What is the PVC burden?

A

The percentage of heart beats throughout the course of a day that are PVCs rather than normal sinus beats.

A PVC burden surpassing 15% to 20% is linked to a significantly higher likelihood of reduced left ventricular ejection fraction.

17
Q

How much can ablation improve left ventricular ejection fraction?

A

Ablation can improve the left ventricular ejection fraction by an average of 12%.

It can also eliminate the automatic ICD indications of cardiomyopathy in 64% to 92% of patients.

18
Q

What is the role of ambulatory ECG monitoring in patients with known ischemic heart disease?

A

It helps in further risk stratification post-myocardial infarction.

Ejection fraction after myocardial infarction is a strong predictor of survival.

19
Q

What is the percentage of patients who experience ventricular arrhythmias after transmural infarction?

A

2% to 5% of patients.

This occurs during long-term follow-up after a myocardial infarction.

20
Q

What is the association between frequent PVCs and mortality in post-myocardial infarction patients?

A

Frequent PVCs (more than 10 per hour) and nonsustained VT are associated with a 1.5- to 2.0-fold increase in death during the 2- to 5-year follow-up.

This association is independent of left ventricular function.

21
Q

Can Holter monitors assist in the diagnosis of suspected ischemic heart disease?

A

Yes, they can identify transient ST-segment depressions that correlate strongly with myocardial perfusion scans showing regional ischemia.

However, these devices are rarely used for this purpose in current clinical practice.

22
Q

What have Holter monitors demonstrated about ischemic episodes?

A

The majority of ischemic episodes during normal daily activities are silent (asymptomatic).

Ischemic ST changes are more common in the morning and nocturnal ST-segment changes indicate significant coronary artery disease.

23
Q

What percentage of strokes remain unexplained after thorough clinical evaluation?

A

Approximately 25% are labeled as cryptogenic.
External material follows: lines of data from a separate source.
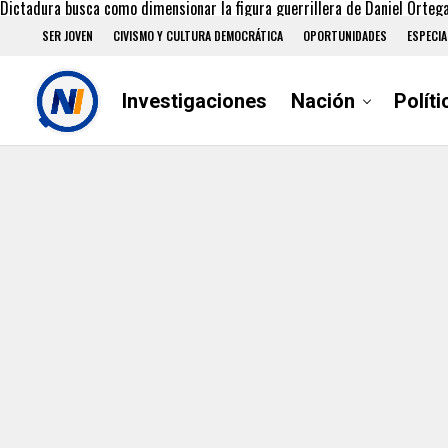
Dictadura busca como dimensionar la figura guerrillera de Daniel Orteg
SER JOVEN
CIVISMO Y CULTURA DEMOCRÁTICA
OPORTUNIDADES
ESPECIA
Investigaciones
Nación
Políti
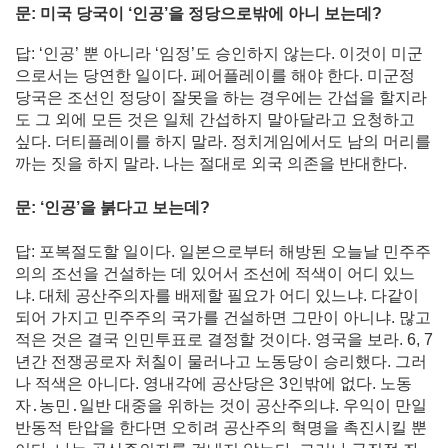
문: 미국 당국이 ‘인공’을 정당으로밖에 아니 보는데?
답: ‘인공’ 뿐 아니라 ‘임정’도 승인하지 않는다. 이것이 미군
으로서는 당연한 일이다. 페어플레이를 해야 한다. 미군정
당국은 조선인 정당이 잘못을 하는 경우에는 간섭을 할지라
도 그 외에 모든 것은 일체 간섭하지 말아달라고 요청하고
싶다. 더티플레이를 하지 말라. 정치게임에서도 남의 머리를
까는 짓을 하지 말라. 나는 절대로 외국 의존을 반대한다.
문: ‘인공’을 붉다고 보는데?
답: 포복절도할 일이다. 일본으로부터 해방된 오늘날 민주주
의의 조선을 건설하는 데 있어서 조선에 적색이 어디 있느
냐. 대체 공산주의자를 배제할 필요가 어디 있느냐. 다같이
되어 가지고 민주주의 국가를 건설하면 그만이 아니냐. 많고
적은 것은 결국 인민투표로 결정할 것이다. 영국을 보라. 6, 7
년간 전쟁공로자 처칠이 물러나고 노동당이 승리했다. 그러
나 적색은 아니다. 영내각에 공산당은 3인밖에 없다. 노동
자․농민․일반 대중을 위하는 것이 공산주의냐. 우익이 만일
반동적 탄압을 한다면 오히려 공산주의 혁명을 촉진시킬 뿐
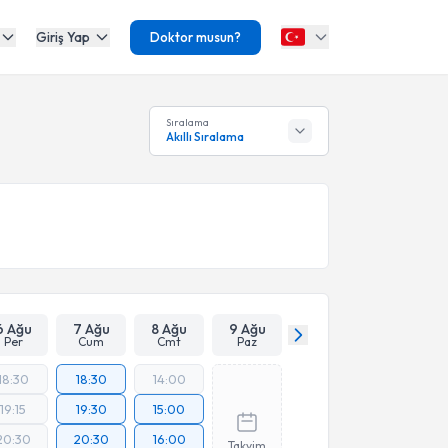
Giriş Yap
Doktor musun?
Sıralama
Akıllı Sıralama
6 Ağu
7 Ağu
8 Ağu
9 Ağu
Per
Cum
Cmt
Paz
18:30
18:30
14:00
19:15
19:30
15:00
20:30
20:30
16:00
Takvim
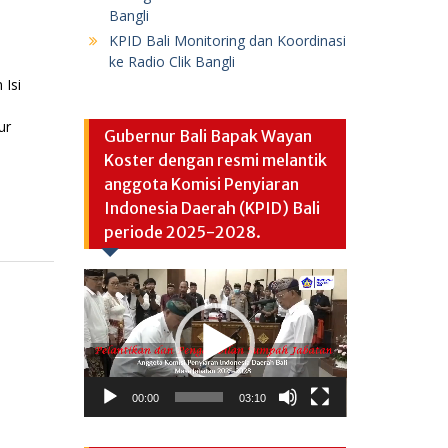
Bangli
KPID Bali Monitoring dan Koordinasi
ke Radio Clik Bangli
Isi
ur
Gubernur Bali Bapak Wayan
Koster dengan resmi melantik
anggota Komisi Penyiaran
Indonesia Daerah (KPID) Bali
periode 2025-2028.
Video
Player
00:00
03:10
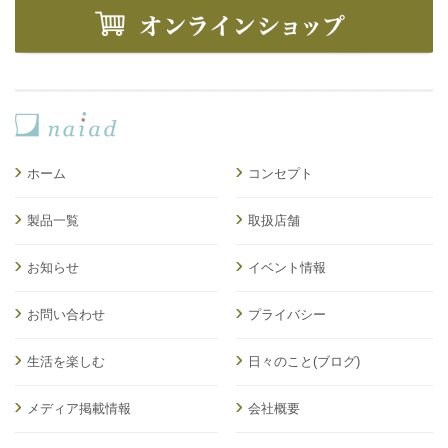
ホーム
コンセプト
製品一覧
取扱店舗
お知らせ
イベント情報
お問い合わせ
プライバシー
生活を楽しむ
日々のこと(ブログ)
メディア掲載情報
会社概要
These strokes may involve asymptomatic paroxysmal atrial fibrillation not detected during hospitalization.

24
Q

What is the standard definition of an episode of atrial fibrillation?

A

A fibrillation episode lasting longer than 30 seconds.
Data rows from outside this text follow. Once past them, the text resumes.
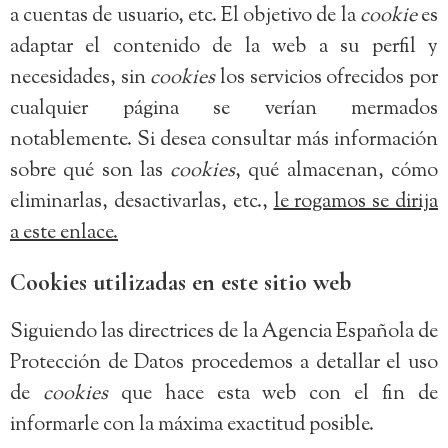
a cuentas de usuario, etc. El objetivo de la
cookie
es
adaptar el contenido de la web a su perfil y
necesidades, sin
cookies
los servicios ofrecidos por
cualquier página se verían mermados
notablemente. Si desea consultar más información
sobre qué son las
cookies
, qué almacenan, cómo
eliminarlas, desactivarlas, etc.,
le rogamos se dirija
a este enlace.
Cookies utilizadas en este sitio web
Siguiendo las directrices de la Agencia Española de
Protección de Datos procedemos a detallar el uso
de
cookies
que hace esta web con el fin de
informarle con la máxima exactitud posible.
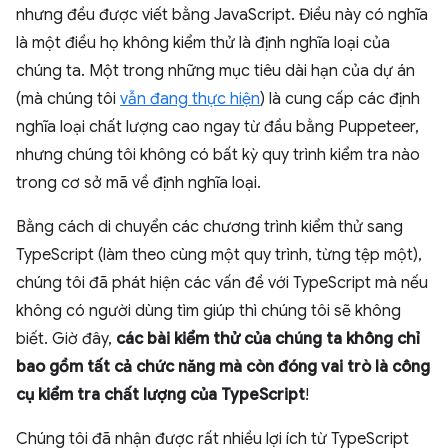
nhưng đều được viết bằng JavaScript. Điều này có nghĩa
là một điều họ không kiểm thử là định nghĩa loại của
chúng ta. Một trong những mục tiêu dài hạn của dự án
(mà chúng tôi
vẫn đang thực hiện
) là cung cấp các định
nghĩa loại chất lượng cao ngay từ đầu bằng Puppeteer,
nhưng chúng tôi không có bất kỳ quy trình kiểm tra nào
trong cơ sở mã về định nghĩa loại.
Bằng cách di chuyển các chương trình kiểm thử sang
TypeScript (làm theo cùng một quy trình, từng tệp một),
chúng tôi đã phát hiện các vấn đề với TypeScript mà nếu
không có người dùng tìm giúp thì chúng tôi sẽ không
biết. Giờ đây,
các bài kiểm thử của chúng ta không chỉ
bao gồm tất cả chức năng mà còn đóng vai trò là công
cụ kiểm tra chất lượng của TypeScript
!
Chúng tôi đã nhận được rất nhiều lợi ích từ TypeScript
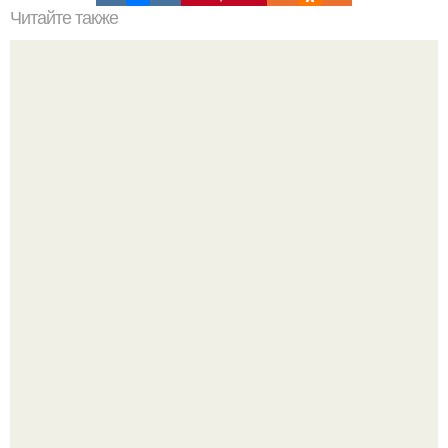
Читайте также
Фитнес - печенье. Ингредиенты:
Пока актёр делится кулинарными экспериментами, его
главный проект сделал серьёзный шаг вперёд.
The duration of atrial fibrillation can increase the risk of developing a stroke.

25
Q

What is the stroke risk associated with asymptomatic atrial fibrillation episodes less than 5 minutes?

A

The stroke risk appears minimal.

Longer episodes increase the associated risk.

26
Q

What factors determine anticoagulation therapy for incidental, asymptomatic atrial fibrillation?

A

Frequency and length of episodes, along with the CHA2DS2-VASc score.

Anticoagulation should be considered for episodes lasting more than 24 hours, while the risk of shorter episodes should be discussed.

27
Q

What is the current status of FDA approval for smartwatch ECG sensor devices?

A

As of 2020, there are no FDA-approved indications for these devices.

Arrhythmia detection can vary among devices based on the vendor and automated algorithms.

28
Q

What is a potential harm of population screening for atrial fibrillation?

A

It may lead to false-positive results, resulting in increased healthcare costs and unnecessary treatments.

Current data do not support improved outcomes from such screening.